Retype exactly what appears below from the line containing "Шоу-бизнес Беларуси" down to the line containing "Praia Fluvial do", keeping both end lines. Do not include pictures.
[[ SUPPLIED DATA, beginning ]]
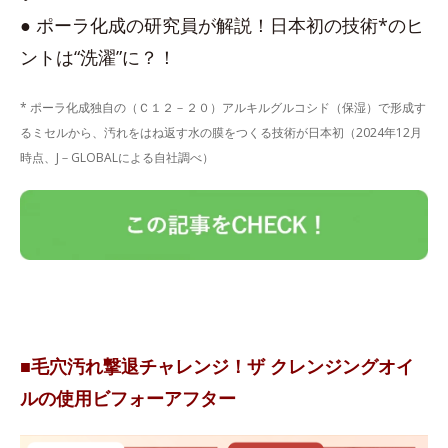
● ポーラ化成の研究員が解説！日本初の技術*のヒ
ントは“洗濯”に？！
* ポーラ化成独自の（Ｃ１２－２０）アルキルグルコシド（保湿）で形成す
るミセルから、汚れをはね返す水の膜をつくる技術が日本初（2024年12月
時点、J－GLOBALによる自社調べ）
■毛穴汚れ撃退チャレンジ！ザ クレンジングオイ
ルの使用ビフォーアフター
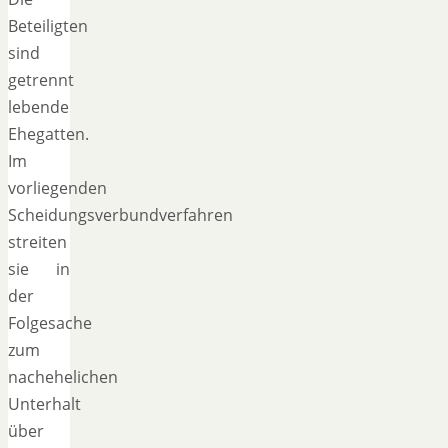
Beteiligten
sind
getrennt
lebende
Ehegatten.
Im
vorliegenden
Scheidungsverbundverfahren
streiten
sie in
der
Folgesache
zum
nachehelichen
Unterhalt
über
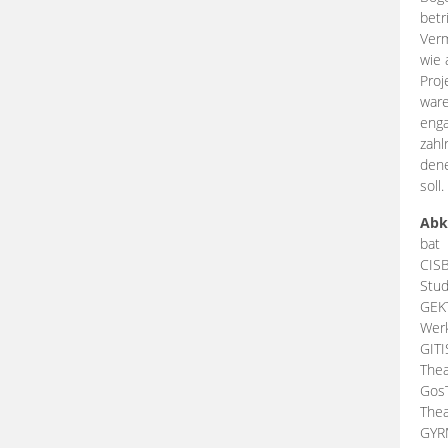
betr
Verm
wie 
Proj
ware
enga
zahl
dene
soll.
Abk
bat
CIS
Stud
GEK
Werk
GIT
Thea
Gos
Thea
GY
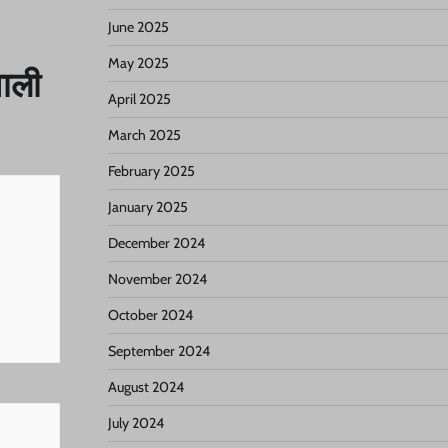
June 2025
May 2025
वाली
April 2025
March 2025
February 2025
January 2025
December 2024
November 2024
October 2024
September 2024
August 2024
July 2024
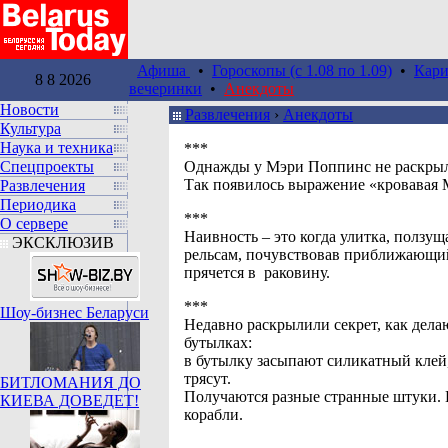
Афиша
•
Гороскопы (c 1.08 по 1.09)
•
Кари
8 8 2026
вечеринки
•
Анекдоты
Новости
Развлечения
›
Анекдоты
Культура
Наука и техника
***
Спецпроекты
Однажды у Мэри Поппинс не раскрыл
Так появилось выражение «кровавая 
Развлечения
Периодика
***
О сервере
Наивность – это когда улитка, ползущ
ЭКСКЛЮЗИВ
рельсам, почувствовав приближающий
прячется в раковину.
***
Шоу-бизнес Беларуси
Недавно раскрылили секрет, как дела
бутылках:
в бутылку засыпают силикатный клей,
трясут.
БИТЛОМАНИЯ ДО
Получаются разные странные штуки.
КИЕВА ДОВЕДЕТ!
корабли.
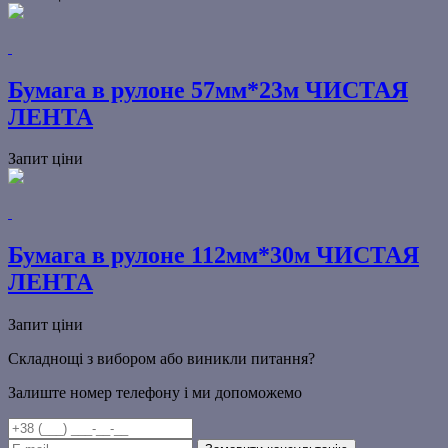
Бумага в рулоне 57мм*23м ЧИСТАЯ
ЛЕНТА
Запит ціни
Бумага в рулоне 112мм*30м ЧИСТАЯ
ЛЕНТА
Запит ціни
Складнощі з вибором або виникли питання?
Залиште номер телефону і ми допоможемо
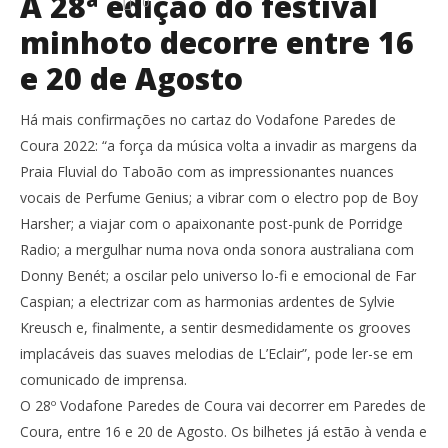
A 28ª edição do festival
0
minhoto decorre entre 16
e 20 de Agosto
Há mais confirmações no cartaz do Vodafone Paredes de
Coura 2022: “a força da música volta a invadir as margens da
Praia Fluvial do Taboão com as impressionantes nuances
vocais de Perfume Genius; a vibrar com o electro pop de Boy
Harsher; a viajar com o apaixonante post-punk de Porridge
Radio; a mergulhar numa nova onda sonora australiana com
Donny Benét; a oscilar pelo universo lo-fi e emocional de Far
Caspian; a electrizar com as harmonias ardentes de Sylvie
Kreusch e, finalmente, a sentir desmedidamente os grooves
implacáveis das suaves melodias de L’Eclair”, pode ler-se em
comunicado de imprensa.
O 28º Vodafone Paredes de Coura vai decorrer em Paredes de
Coura, entre 16 e 20 de Agosto. Os bilhetes já estão à venda e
[[ SUPPLIED DATA, end ]]
SOLUTION TO THE PROBLEM:
Шоу-бизнес Беларуси
Недавно раскрылили секрет, как дела
бутылках:
в бутылку засыпают силикатный клей,
трясут.
БИТЛОМАНИЯ ДО
Получаются разные странные штуки.
КИЕВА ДОВЕДЕТ!
корабли.
Бумага в рулоне 57мм*23м ЧИСТАЯ
ЛЕНТА
Запит ціни
Бумага в рулоне 112мм*30м ЧИСТАЯ
ЛЕНТА
Запит ціни
Складнощі з вибором або виникли питання?
Залиште номер телефону і ми допоможемо
A 28ª edição do festival
0
minhoto decorre entre 16
e 20 de Agosto
Há mais confirmações no cartaz do Vodafone Paredes de
Coura 2022: “a força da música volta a invadir as margens da
Praia Fluvial do Taboão com as impressionantes nuances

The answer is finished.